I, [2013-01-01T12:00:14.380981 #23631] INFO -- : receiver.rb:34:in `receive_and_submit' Submitting passive data to nagios: [1357041614] PROCESS_SERVICE_CHECK_RESULT;node1.example.net;load;0;OK - load average: 0.92, 0.54, 0.42|load1=0.920;9.000;10.000;0; load5=0.540;8.000;9.000;0; load15=0.420;7.000;8.000;0; I, [2013-01-01T12:00:14.383875 #23631] INFO -- : receiver.rb:34:in `receive_and_submit' Submitting passive data to nagios: [1357041614] PROCESS_SERVICE_CHECK_RESULT;node2.example.net;load;0;OK - load average: 0.00, 0.00, 0.00|load1=0.000;1.500;2.000;0; load5=0.000;1.500;2.000;0; load15=0.000;1.500;2.000;0; I, [2013-01-01T12:00:14.387427 #23631] INFO -- : receiver.rb:34:in `receive_and_submit' Submitting passive data to nagios: [1357041614] PROCESS_SERVICE_CHECK_RESULT;node3.example.net;load;0;OK - load average: 0.02, 0.07, 0.07|load1=0.020;1.500;2.000;0; load5=0.070;1.500;2.000;0; load15=0.070;1.500;2.000;0; I, [2013-01-01T12:00:14.388754 #23631] INFO -- : receiver.rb:34:in `receive_and_submit' Submitting passive data to nagios: [1357041614] PROCESS_SERVICE_CHECK_RESULT;node4.example.net;load;0;OK - load average: 0.07, 0.02, 0.00|load1=0.070;1.500;2.000;0; load5=0.020;1.500;2.000;0; load15=0.000;1.500;2.000;0; I, [2013-01-01T12:00:14.404650 #23631] INFO -- : receiver.rb:34:in `receive_and_submit' Submitting passive data to nagios: [1357041614] PROCESS_SERVICE_CHECK_RESULT;node5.example.net;load;0;OK - load average: 0.03, 0.09, 0.04|load1=0.030;1.500;2.000;0; load5=0.090;1.500;2.000;0; load15=0.040;1.500;2.000;0; I, [2013-01-01T12:00:14.405689 #23631] INFO -- : receiver.rb:34:in `receive_and_submit' Submitting passive data to nagios: [1357041614] PROCESS_SERVICE_CHECK_RESULT;node6.example.net;load;0;OK - load average: 0.06, 0.06, 0.07|load1=0.060;3.000;4.000;0; load5=0.060;3.000;4.000;0; load15=0.070;3.000;4.000;0; I, [2013-01-01T12:00:14.489590 #23631] INFO -- : receiver.rb:34:in `receive_and_submit' Submitting passive data to nagios: [1357041614] PROCESS_SERVICE_CHECK_RESULT;node7.example.net;load;0;OK - load average: 0.06, 0.14, 0.14|load1=0.060;1.500;2.000;0; load5=0.140;1.500;2.000;0; load15=0.140;1.500;2.000;0;

All the results are from the same second, win.

Conclusion

So my scaling issues on my small site is solved and I think the way this is built will work for many people. The code is on GitHub and requires MCollective 2.2.0 or newer.

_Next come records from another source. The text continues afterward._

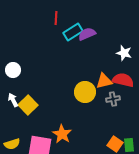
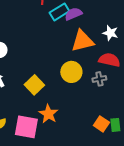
orange triangle: (104, 81) -> (82, 41), moved, size x1.4
yellow square: (28, 105) -> (34, 85), moved

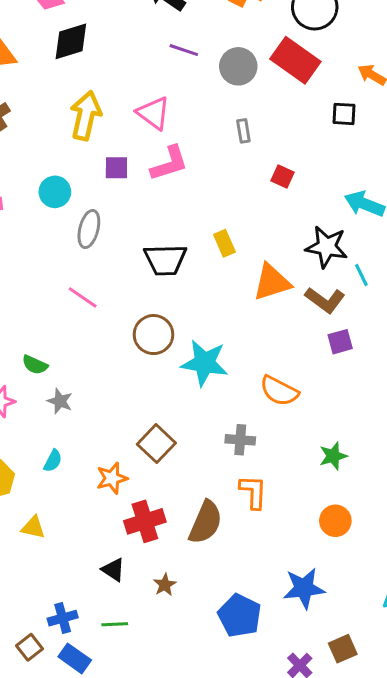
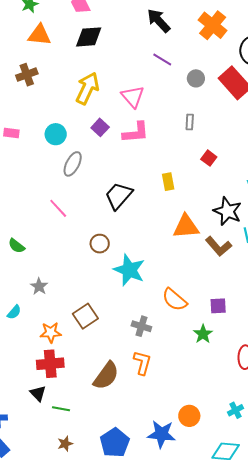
gray circle: (238, 66) -> (196, 78), size x0.7
purple square: (116, 168) -> (100, 127), turned 30
yellow rectangle: (224, 243) -> (168, 182), moved
black trapezoid: (165, 260) -> (119, 196), turned 120
brown circle: (154, 335) -> (100, 244), size x0.7
purple square: (340, 342) -> (218, 306), moved
gray star: (60, 401) -> (39, 286), moved
green star: (333, 456) -> (203, 334), moved, turned -30
red cross: (145, 521) -> (50, 364), moved
orange circle: (335, 521) -> (189, 416), moved
brown star: (165, 585) -> (65, 444), moved
green line: (115, 624) -> (61, 409), moved

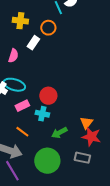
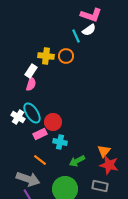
yellow cross: (20, 21) -> (46, 56), moved
white rectangle: (33, 43) -> (31, 71), moved
cyan ellipse: (14, 85) -> (32, 113), turned 40
red circle: (48, 96) -> (53, 122), moved

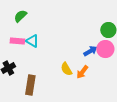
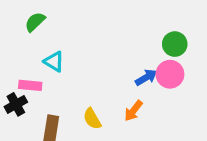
pink rectangle: (17, 41) -> (30, 85), moved
yellow semicircle: (66, 69) -> (92, 119), moved

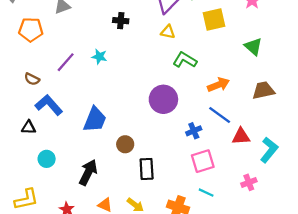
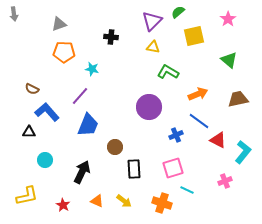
orange pentagon: (31, 30) -> (64, 52), moved
purple line: (66, 62) -> (80, 96), moved
red triangle: (241, 136) -> (218, 140), turned 30
pink square: (203, 161) -> (173, 168), moved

Having reused the MCollective and Rufus libraries for all the legwork including logging, daemonizing, broker connectivity, addressing and security I was able to build this in a very short time, the total code base is only 237 lines excluding packaging etc. which is a really low number of lines for what it does.